Segundo o cientista político, o pensamento de esquerda sempre serviu como uma contenção ao ímpeto capitalista tipicamente “selvagem” e hoje, depois do fracasso da experiência soviética, vive um processo de reformulação do seu discurso. Ele diz ainda que, mesmo não tendo este pretendido discurso pronto, a esquerda continua desempenhando o seu papel, que é tentar conter os avanços da direita.

Engana-se, contudo, quem pensa que o arquiteto nutre apenas idéias utópicas sobre o assunto.
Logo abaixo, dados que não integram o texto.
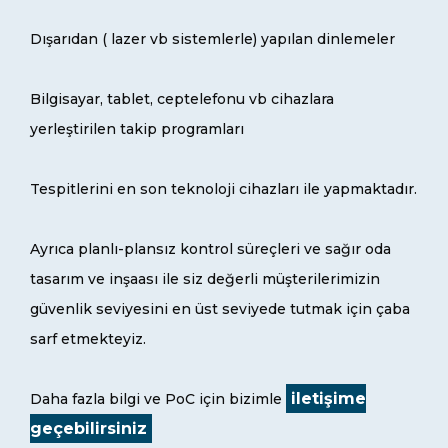
Dışarıdan ( lazer vb sistemlerle) yapılan dinlemeler
Bilgisayar, tablet, ceptelefonu vb cihazlara
yerleştirilen takip programları
Tespitlerini en son teknoloji cihazları ile yapmaktadır.
Ayrıca planlı-plansız kontrol süreçleri ve sağır oda
tasarım ve inşaası ile siz değerli müşterilerimizin
güvenlik seviyesini en üst seviyede tutmak için çaba
sarf etmekteyiz.
iletişime
Daha fazla bilgi ve PoC için bizimle
geçebilirsiniz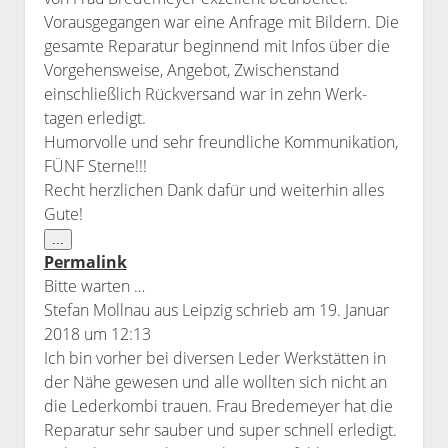
Vorausgegangen war eine Anfrage mit Bildern. Die
gesamte Reparatur beginnend mit Infos über die
Vorgehensweise, Angebot, Zwischenstand
einschließlich Rückversand war in zehn Werk-
tagen erledigt.
Humorvolle und sehr freundliche Kommunikation,
FÜNF Sterne!!!
Recht herzlichen Dank dafür und weiterhin alles
Gute!
Diese
...
Metabox
Permalink
ein-/ausblenden.
Bitte warten …
Stefan Mollnau
aus
Leipzig
schrieb am
19. Januar
2018
um
12:13
Ich bin vorher bei diversen Leder Werkstätten in
der Nähe gewesen und alle wollten sich nicht an
die Lederkombi trauen. Frau Bredemeyer hat die
Reparatur sehr sauber und super schnell erledigt.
Mesmo com algumas críticas, Niemeyer vê com alegria o crescimento do Movimento dos Trabalhadores Rurais Sem Terra (MST). De acordo com ele, a luta pela terra é “justa e inevitável”. Além disso, Niemeyer apóia, ainda que com muitas restrições, o Governo Lula que, para ele, faz o que pode e cumpre bem o papel de defender a soberania do Brasil e da América Latina através de sua política externa.

Niemeyer, que sempre fez questão de misturar arquitetura e política, tem em uma de suas obras um motivo de grande orgulho. A escultura que fez para Havana, capital de Cuba, denuncia, segundo ele, o imperialismo. É uma estátua de um enorme dragão cuspindo fogo sobre um cubano, que se mantém de pé, carregando sua bandeira. Sendo assim, uma frase de Mendes corrobora e vai de encontro com as idéias do arquiteto: “Dizer que o pensamento de esquerda está ultrapassado é apenas retórica reacionária daqueles que acreditam que o mundo como é hoje corresponde ao ápice das nossas possibilidades como civilização”, disse.
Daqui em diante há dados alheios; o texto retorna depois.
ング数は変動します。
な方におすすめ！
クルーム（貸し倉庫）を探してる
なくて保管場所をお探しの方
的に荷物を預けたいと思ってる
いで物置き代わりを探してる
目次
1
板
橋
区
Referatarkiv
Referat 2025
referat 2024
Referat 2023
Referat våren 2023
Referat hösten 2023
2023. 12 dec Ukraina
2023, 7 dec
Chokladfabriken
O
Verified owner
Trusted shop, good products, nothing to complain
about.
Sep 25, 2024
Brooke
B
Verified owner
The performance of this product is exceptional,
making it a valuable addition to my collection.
Ultrapassado ou não, o pensamento de Niemeyer não deixa de gerar polêmica. Com os mais recentes escândalos protagonizados pelo Governo Lula, muitos acreditam que o sonho da esquerda foi perdido. Por outro lado, a desigualdade do capitalismo, ainda marcante nos países governados pela chamada direita, é degradante. O sonho de uma sociedade igualitária, defendida por Niemeyer ainda existe, e os seus cem anos mostram que realmente ainda falta muito para alcançarmos este tão sonhado ápice.